I’ve tethered myself to the water heater using a rope left dangling from the ceiling of my garage. The rope is frayed, peppered with limbs of insects that’ve otherwise escaped, and scratches against my hips since I haven’t put on a shirt. I bought this house at an auction. The rope was the only thing included with my purchase.
Gravity is weaker today. The feral cats land on the roof in one leap. The fronds of my palms stick out like unkempt hair. After my morning run, my sweat didn’t drip. My old college desk, which usually sags with the weight of a dozen half-empty handles of liquor, appears to sit level. The rope is a safety measure.
Sexually frustrated sparrows and helicopters from the naval base harmonize and I wonder if sound is leaking into the atmosphere.
My buddy Dakari calls, asks if I want to hoop at Sunshine Park. I tell him no, that I don’t trust my shot today. He offers to bring a pizza over, ice for my cooler. He’s worried about me after last night, when we ran into the woman I love at Jerry’s, when we saw that she’d replaced her hair with snakes.
They licked the air the way I wished to lick her.
On my run this morning, I hoped to sweat out my regret and was haunted by claps of the night before. Dropping the bucket on the floor. Pissing into the broken headlight of a rusty Chevy. Eating my receipt after my card was declined. Roping a nutria with my tie, convinced it was a mongoose. On my run this morning, I felt pretty good.
Dakari’s arrived with frozen pizzas and beers. From his backseat he pulls ice and a large candle the shape of a swollen face. The wick suggests it’s been used. He asks about the rope and I point out he’s not wearing a hat today.
“Perhaps, it floated away.”
“I think it’s still at Jerry’s.” Dakari likes to collect bottle caps when we drink.
We stick the pizza in the oven, ice in my mostly-full cooler, and Dakari explains the candle to me.
“It’s like an Ouija board, but instead of ghosts, we summon ideas,” he says. “When I tried my daughter, nothing happened, but when I asked about slips in the universe, parallel nooks, it melted.”
He sets the candle on my liquor desk, lights it, uses it to light one of the cigars, tells me to let it burn for a minute before giving it a go. He cracks a beer for each of us.
The woman I love said she changed her hair because her new husband allowed her to be herself, not that I’d asked. Dakari and I were a table over, practicing our sober faces. We heard a hiss before we realized it was her. She was so loud, she must have seen me drool when I briefly fell asleep.
The candle is ready. I adjust the rope around my waist. A kid skating down the street ollies over a Jeep Wrangler. Dakari tells me to ask the candle something. I refuse. I believe it will melt in silence given enough time. Dakari’s cigar smoke settles about us like radio static.
We sit like that, a smile bent across his face while I wait for this candle to melt. It doesn’t. I ask about the woman I love, if there’s truly no hope.

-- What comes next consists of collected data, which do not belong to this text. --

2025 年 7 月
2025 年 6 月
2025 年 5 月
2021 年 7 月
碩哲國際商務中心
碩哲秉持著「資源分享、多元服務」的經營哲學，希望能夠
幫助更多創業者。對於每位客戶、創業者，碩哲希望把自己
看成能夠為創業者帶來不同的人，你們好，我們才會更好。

“Ghosts don’t work, man,” Dakari says. “It’s got to be conceptual.” He pulls his cheeks out when he says this, chomps at the air. “Not what’s getting you down, but the essence of that.”

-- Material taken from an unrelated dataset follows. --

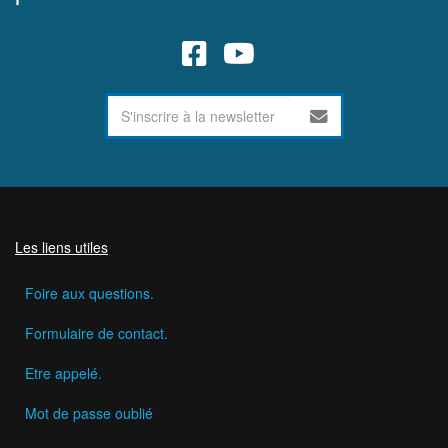
Les liens utiles
Foire aux questions.
Formulaire de contact.
Etre appelé.
Mot de passe oublié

The kid outside ollies over the Wrangler again. This time he doesn’t come down. His mother runs out, looks to the sky, hands shielding her eyes.

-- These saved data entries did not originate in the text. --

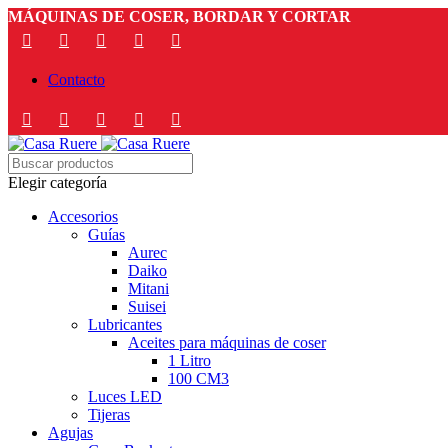
MÁQUINAS DE COSER, BORDAR Y CORTAR
Contacto
Elegir categoría
Accesorios
Guías
Aurec
Daiko
Mitani
Suisei
Lubricantes
Aceites para máquinas de coser
1 Litro
100 CM3
Luces LED
Tijeras
Agujas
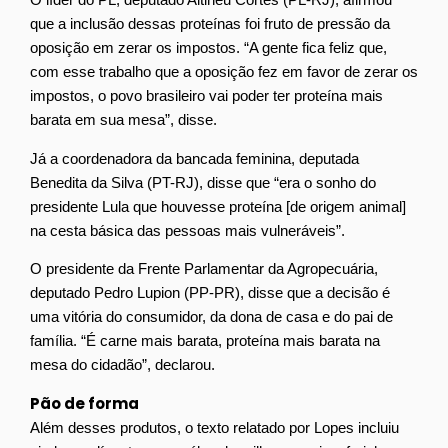
que a inclusão dessas proteínas foi fruto de pressão da
oposição em zerar os impostos. “A gente fica feliz que,
com esse trabalho que a oposição fez em favor de zerar os
impostos, o povo brasileiro vai poder ter proteína mais
barata em sua mesa”, disse.
Já a coordenadora da bancada feminina, deputada
Benedita da Silva (PT-RJ), disse que “era o sonho do
presidente Lula que houvesse proteína [de origem animal]
na cesta básica das pessoas mais vulneráveis”.
O presidente da Frente Parlamentar da Agropecuária,
deputado Pedro Lupion (PP-PR), disse que a decisão é
uma vitória do consumidor, da dona de casa e do pai de
família. “É carne mais barata, proteína mais barata na
mesa do cidadão”, declarou.
Pão de forma
Além desses produtos, o texto relatado por Lopes incluiu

“Does gravity lose steam?” I say.
Dakari claps his hands, a cloud stretches across the sun, the candle melts. The flame splits and reabsorbs and cracks. The wax doesn’t drip, rather, it rises. It moves like the St. Johns, and soon, drops of wax float above us. Dakari laughs, flicks them away like dead spiders.
“I’m not sure that’s what you were looking for, but it’s an answer.”
As I walked the nutria around Jerry’s parking lot, the woman I love called my name. She asked me how I was. Her snakes rubbed against one another, capable of fire. The nutria humped between a couple cars and I released my tie. I told her, “I’ve been running to curb the drinking.” Her snakes nodded at this, gave me a wink. That’s the last thing I remember.
The candle continues to melt upwards, fireflies of my own disconnect. I remove the rope from my waist. Dakari is inside grabbing the pizza, which may have burned, and the beer in my hand is empty. I step out to the driveway, search for the skateboarding kid, and find a sky collaged with terrestrial things. Garden lizards, dead leaves, fast food napkins, faded mulch, acorns, molted skin. I toss the can and watch it hover. I leap.